Name: Donna Burke
Occupation: Singer, voice actor, Tokyo Comedy store improvisor, business owner
Dislikes: People who don’t like cats
1. What first brought you to Japan? The chance to be a full-time singer and actor.
2. What’s keeping you here? I love Tokyo, the energy, people and the mountains nearby where I go to relax and recharge in our cabin in Minakami. There is no snow in Perth, Western Australia, and now I love skiing.
3. Who in Japan do you most admire? I admire parents who work, cook meals, clean up, plant gardens and care for pets without complaining or falling asleep at work. They are legends and superheroes who inspire me when I think I work too hard. I just think how exhausted I’d be if I was a parent. All you tired parents out there: you’re an inspiration!
5. What’s your favorite Japanese word or phrase? Ōhayō gozaimasu (good morning). I feel like a real J-hipster when I arrive at a studio saying ōhayō! It signifies that (a) I’m in the music biz, baby, and (b) you know that I know I’m in the music biz!
6. What’s the most exciting/outrageous thing you have ever done? Sing the Australian national anthem in front of 50,000 people — always an immense thrill.
7. How do you typically celebrate the holiday season? A big party in Tokyo at my home with turkey and roast spuds — 40 people including some family from Australia (with three brothers and three sisters and 13 nieces and nephews there is a waiting list at Christmas) followed by two weeks at the cabin, skiing. Bliss!
8. What is your favorite memory of the holiday season? Being allowed to drink a fizzy drink as a child, ice-cream cake, going for a swim in the pool after roast chicken, paper party hats and pretending to be grateful for my few presents — namely, an ABBA shirt three years after they were hip.
9. What’s the strangest request you’ve ever been asked in your line of work? Can you use a half-British and half-American accent, please? I just used a posh Australian accent channeling Nicole (Kidman), Cate (Blanchett) and co.

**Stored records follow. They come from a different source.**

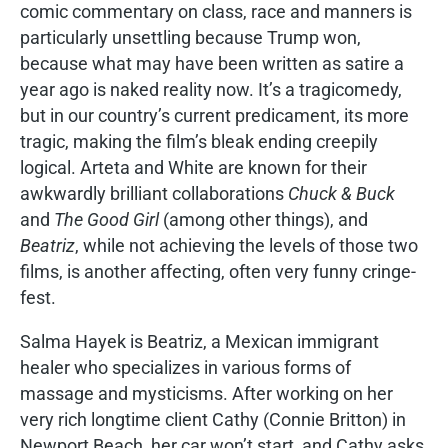
comic commentary on class, race and manners is
particularly unsettling because Trump won,
because what may have been written as satire a
year ago is naked reality now. It’s a tragicomedy,
but in our country’s current predicament, its more
tragic, making the film’s bleak ending creepily
logical. Arteta and White are known for their
awkwardly brilliant collaborations
Chuck & Buck
and
The Good Girl
(among other things), and
Beatriz
, while not achieving the levels of those two
films, is another affecting, often very funny cringe-
fest.
Salma Hayek is Beatriz, a Mexican immigrant
healer who specializes in various forms of
massage and mysticisms. After working on her
very rich longtime client Cathy (Connie Britton) in
Newport Beach, her car won’t start, and Cathy asks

10. If you could sing a duet with anyone from history, who would it be? Celine Dion. She is a dag like me. She looks totally comfortable on stage so she wouldn’t make me nervous and she seems generous and fun so she wouldn’t be too deferential or hog the limelight. She’d be perfect! It’d be fun! Hey, Celine! Let’s your people talk to my people!
11. What song best describes your work ethic? “Happy” (by Pharrell Williams). I’m blessed to be doing what I love, getting paid to sing and use my voice. It beats being a checkout chick, a waitress, a bank teller (all my previous gigs!) and I am grateful every day for my work.
12. What is your favorite song to belt out at karaoke? “Freedom” by George Michael. It’s catchy, friends can harmonize along with it … and … OK, I admit it — it’s six minutes long!
13. In your experience as a voice actor, what is the most difficult word to pronounce clearly? “Iron” when I’m using an American accent. My co-workers at NHK would give you a longer list, as they regularly hear me butcher Chinese names live on NHK news (7 and 9 subchannels).
14. Which character would you have loved to have provided the voice for in a film or TV series? I’m expecting to be asked to be in a movie connected to a game in the future — kind of like how Kiefer Sutherland has crossed over from movies to games. I’m expecting that to happen to me.
15. How would you get an elephant into a refrigerator? Take it to a refrigerated warehouse.
16. Name three uses of a stapler without staples. An earring, weapon, fly swat.
17. What do you think about while standing on the train? I should’ve driven my car. Why oh WHY does he not see his trousers are too short? … Wow, someone is reading an actual book! Is that person a man or a woman? Where AM I? Oh, it’s two more stops — I wish I’d driven dammit.
18. Tell us a quick joke. Why do elephants have big ears? Noddy wouldn’t pay the ransom.
19. Who would win a fight between a lion and tiger? The tiger. Tigers seem to have more to prove so they would put more skin into it.
20. Do you have any words of advice for young people? Read lots of biographies and autobiographies. Don’t visit fortune tellers; write your own fortune. Look after your teeth — they can’t grow back. Early success is overrated — being a late bloomer is way better than peaking and burning out early in life.